Symposium e-poetry, Barcelone, 2009

1Preservation: an answer to obsolescence.

1. 1Digital preservation proposals.

One may be surprised by the fact that we introduce a reflection on the identity of digital poetic works while planning to design a tool to index documents. Yet, the idea of such a tool has followed from the reflection on questions of preservation. These questions have led us to ponder on the nature of these works. Thus, the proposed tool will bare the mark of this reflection.

Over the last years, the relation between preservation and indexing has been at the centre of reflections on the preservation of the digital heritage. In that matter, the most important project has been developed by the Guggenheim museum in collaboration with the Langlois foundation. It aims at preserving museum installations that include electronic or digital apparatuses. In this project, as in all the other projects involved in digital preservation, the question of preservation is often treated with regards to the technological obsolescence that threatens every digital media. Then, a technological migration (simulation, recreation, reduplication) is strongly recommended in order to extend these works’ lifetime. As a matter of fact, this approach is in keeping with that of variable media, developed by Jon Ippolito (2003,) and which serves as a theoretical basis for general projects of preservation in the technological arts. This approach states that a work is a “unique cultural artifact” (Rinehart, 2003,) in short an “invariant” that would be embodied in a media that is itself variable. The preservation of a work consists in cancelling the variability of the implied media. This cultural artifact is defined within the project of variable media as the state of the artist’s intention, merging with the first version exposed by the artist. The work must then be documented by the artist as part of this strategy. The DOCAM project ( falls within this scope by putting forward a wider reflection on the relation between preservation and documentation. It develops case studies, a thesaurus and a good manners guide, among other things.

Other researches lay down some general technical principles on the preservation of the digital heritage by following this same logic, i.e. by assuming the presupposition of an existing “original”. Gladney (2004, 2006) acknowledges the difficulty one may have in defining such an original by pointing out the fundamental role of human subjectivity, according to Wittgenstein’s Philosophical investigations (1953.) Gladney states that: «Nobody creates an artifact in an indivisible act.

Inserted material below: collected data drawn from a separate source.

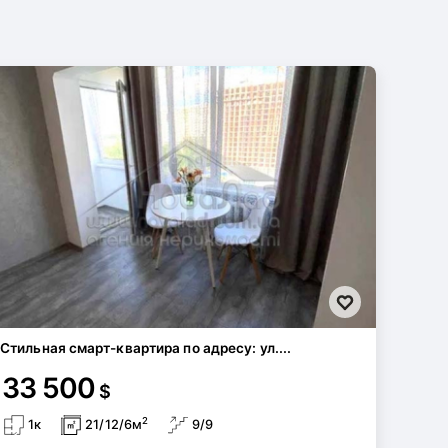
Стильная смарт-квартира по адресу: ул....
33 500
$
2
1к
21/12/6м
9/9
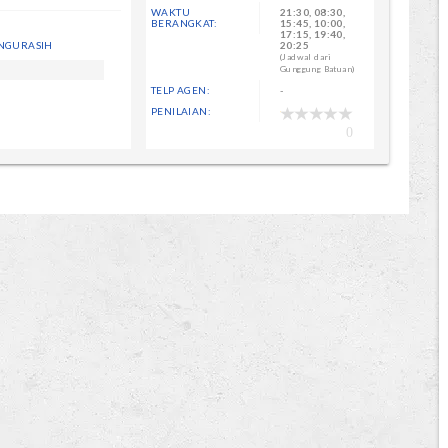
WAKTU
21:30, 08:30,
BERANGKAT:
15:45, 10:00,
17:15, 19:40,
20:25
NGURASIH
(Jadwal dari
Gunggung Batuan)
TELP AGEN:
-
PENILAIAN:
0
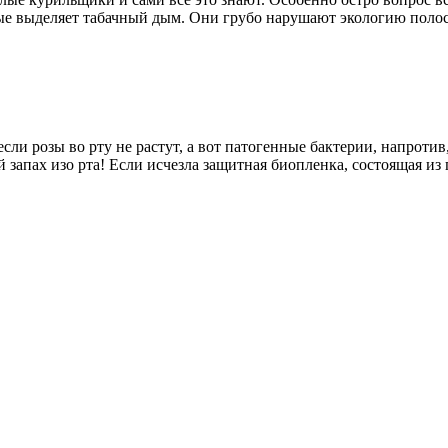
орые выделяет табачный дым. Они грубо нарушают экологию поло
, если розы во рту не растут, а вот патогенные бактерии, напро
запах изо рта! Если исчезла защитная биопленка, состоящая из 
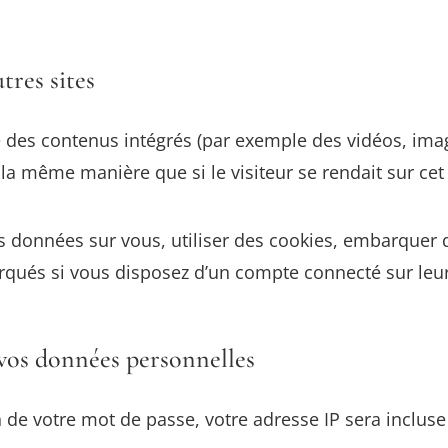
res sites
re des contenus intégrés (par exemple des vidéos, imag
la même manière que si le visiteur se rendait sur cet 
s données sur vous, utiliser des cookies, embarquer de
rqués si vous disposez d’un compte connecté sur leur
 vos données personnelles
de votre mot de passe, votre adresse IP sera incluse d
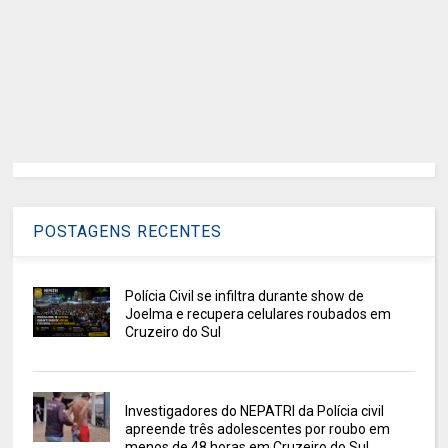
POSTAGENS RECENTES
Polícia Civil se infiltra durante show de
Joelma e recupera celulares roubados em
Cruzeiro do Sul
Investigadores do NEPATRI da Polícia civil
apreende três adolescentes por roubo em
menos de 48 horas em Cruzeiro do Sul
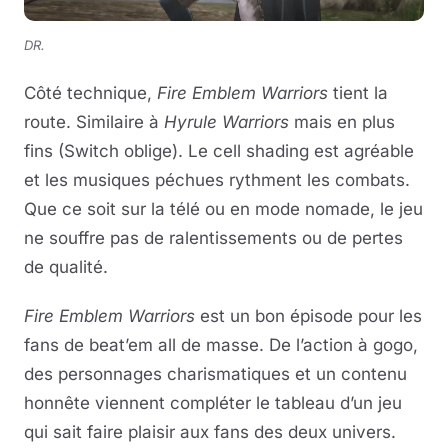
DR.
Côté technique,
Fire Emblem Warriors
tient la
route. Similaire à
Hyrule Warriors
mais en plus
fins (Switch oblige). Le cell shading est agréable
et les musiques péchues rythment les combats.
Que ce soit sur la télé ou en mode nomade, le jeu
ne souffre pas de ralentissements ou de pertes
de qualité.
Fire Emblem Warriors
est un bon épisode pour les
fans de beat’em all de masse. De l’action à gogo,
des personnages charismatiques et un contenu
honnête viennent compléter le tableau d’un jeu
qui sait faire plaisir aux fans des deux univers.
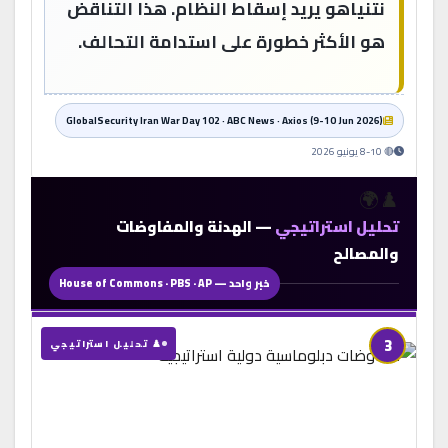
نتنياهو يريد إسقاط النظام. هذا التناقض
هو الأكثر خطورة على استدامة التحالف.
GlobalSecurity Iran War Day 102 · ABC News · Axios (9-10 Jun 2026)
🔴 8-10 يونيو 2026
♟️🌍
تحليل استراتيجي
— الهدنة والمفاوضات
والمصالح
خبر واحد — House of Commons · PBS · AP
3
♟️ تحليل استراتيجي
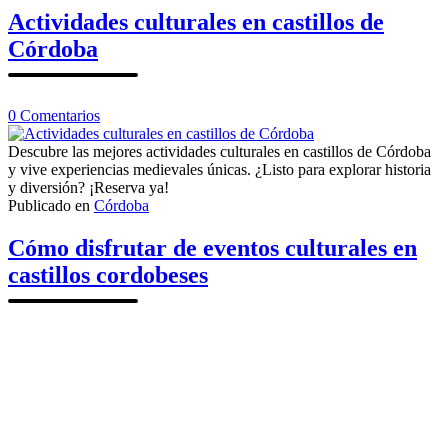
en
Actividades culturales en castillos de
Córdoba
Córdoba
en
0
Comentarios
Actividades
culturales
Descubre las mejores actividades culturales en castillos de Córdoba
en
y vive experiencias medievales únicas. ¿Listo para explorar historia
castillos
y diversión? ¡Reserva ya!
de
Publicado en
Córdoba
Córdoba
Cómo disfrutar de eventos culturales en
castillos cordobeses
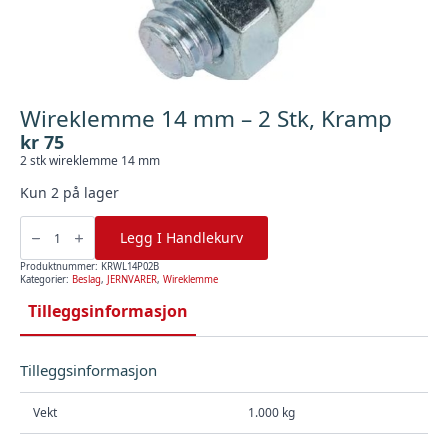
Wireklemme 14 mm – 2 Stk, Kramp
kr
75
2 stk wireklemme 14 mm
Kun 2 på lager
Wireklemme
14
Legg I Handlekurv
mm
-
2
Produktnummer:
KRWL14P02B
Stk,
Kategorier:
Beslag
,
JERNVARER
,
Wireklemme
Kramp
antall
Tilleggsinformasjon
Tilleggsinformasjon
Vekt
1.000 kg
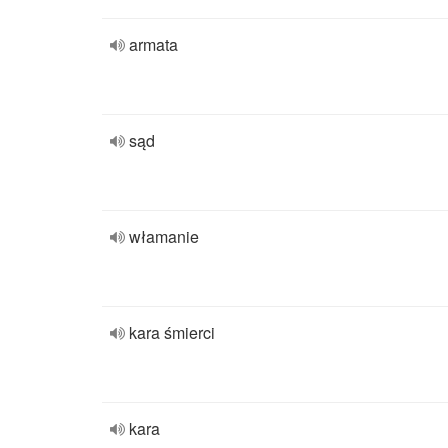
armata
sąd
włamanie
kara śmierci
kara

What is a version or an original is somebody’s subjective choice, or an objective choice guided by subjective social rules» (Gladney, 2004, p. 5.) Once this step is performed and in keeping with this approach, the question of the authentication of the copies may be solved by the TDO method (Trustworthy Digital Objects,) which consists in saving metadata and objects at once. This metadata embeds some information on the origin of the copies, on the nature of the reading software and semantic pieces of information (ontological relations) as well as other pieces of information connected with the saved object. The saved object accounts for the fact that “no document is comprehensible except in the context of other documents.” (Gladney, 2004, p. 9.) Gladney also insists on the relation between preservation and communication, according to the classical point of view that defines communication as a transmission. For him, preservation consists in making sure that the user gets an exact copy of the original as well as in making him understand the author’s idea. According to Gladney, this can be done thanks to a paratextual documentation based on multiple channels. This problem of understanding questions the interface of the tool that one uses to consult a document[1]. Gladney also brings up the idea that the concept of version is constituent of the digital work. In order to attest the authenticity of the documents, the method resorts to an encoding of the data, relying on the recursive use of certificates.

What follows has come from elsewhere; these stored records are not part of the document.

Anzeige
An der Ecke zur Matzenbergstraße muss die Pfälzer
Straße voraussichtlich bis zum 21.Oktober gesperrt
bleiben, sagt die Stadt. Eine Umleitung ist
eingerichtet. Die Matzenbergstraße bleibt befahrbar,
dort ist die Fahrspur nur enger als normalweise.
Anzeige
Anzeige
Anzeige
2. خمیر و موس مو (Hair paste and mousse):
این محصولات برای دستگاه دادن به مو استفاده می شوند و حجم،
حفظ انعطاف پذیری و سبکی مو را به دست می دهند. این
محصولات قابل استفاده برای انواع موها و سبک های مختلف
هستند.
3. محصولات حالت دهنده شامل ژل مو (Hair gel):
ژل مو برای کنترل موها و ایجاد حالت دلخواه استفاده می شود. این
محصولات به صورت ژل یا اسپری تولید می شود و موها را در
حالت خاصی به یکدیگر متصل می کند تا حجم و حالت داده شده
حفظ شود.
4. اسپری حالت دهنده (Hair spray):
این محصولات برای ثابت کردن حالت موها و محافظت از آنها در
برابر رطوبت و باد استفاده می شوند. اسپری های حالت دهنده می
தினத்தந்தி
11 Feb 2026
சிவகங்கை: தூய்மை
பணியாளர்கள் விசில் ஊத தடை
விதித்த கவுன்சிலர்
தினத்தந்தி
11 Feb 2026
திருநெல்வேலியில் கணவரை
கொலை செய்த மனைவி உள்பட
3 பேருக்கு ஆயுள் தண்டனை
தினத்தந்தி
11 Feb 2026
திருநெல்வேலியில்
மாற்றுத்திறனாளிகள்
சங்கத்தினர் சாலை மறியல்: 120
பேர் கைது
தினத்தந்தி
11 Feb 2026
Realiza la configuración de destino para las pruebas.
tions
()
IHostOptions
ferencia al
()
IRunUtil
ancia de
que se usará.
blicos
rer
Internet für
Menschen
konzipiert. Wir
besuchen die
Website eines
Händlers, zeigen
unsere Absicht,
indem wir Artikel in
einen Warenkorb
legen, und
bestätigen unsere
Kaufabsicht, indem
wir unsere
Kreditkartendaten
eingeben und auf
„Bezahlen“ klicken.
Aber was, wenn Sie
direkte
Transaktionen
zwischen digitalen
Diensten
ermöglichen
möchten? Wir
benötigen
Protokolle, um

Thus, this system is more complete than that of variable media, even if the fundamental concepts concerning the nature of these works remain the same.

Lee et al. (2002) puts forward the data re-mediatization (emulation, migration, encapsulation) as a solution to digital preservation. The idea is to use these methods before obsolescence gets the most of the former media, so as to ensure the faithfulness of the transformation. According to him, it is a matter of preserving the digital content and its functionality, as well as the possibility to consult it.

In Europe, the CASPAR project (Giaretta, 2006) [ brings in the association of preservation and knowledge of the preserved objects as an essential condition for their re-exploitation.

The Digital Preservation Coalition [ counts several other international initiatives (Semple & Clifton, 2007). They all give elements of answer to the problem of preservation as part of the use of the semantic Web and of a normalized open archive information system (OAIS).

1. 2The question of the state of reference.

We may sum up these different approaches in the following paradigm: a digital product includes an original version which should be preserved in the actual media, despite the constant change of this latter. This product is a digital object which preservation cannot be performed without a thorough documentation on its original state. This documentation undergoes a description of the author’s state of intention as well as a semantic documentation.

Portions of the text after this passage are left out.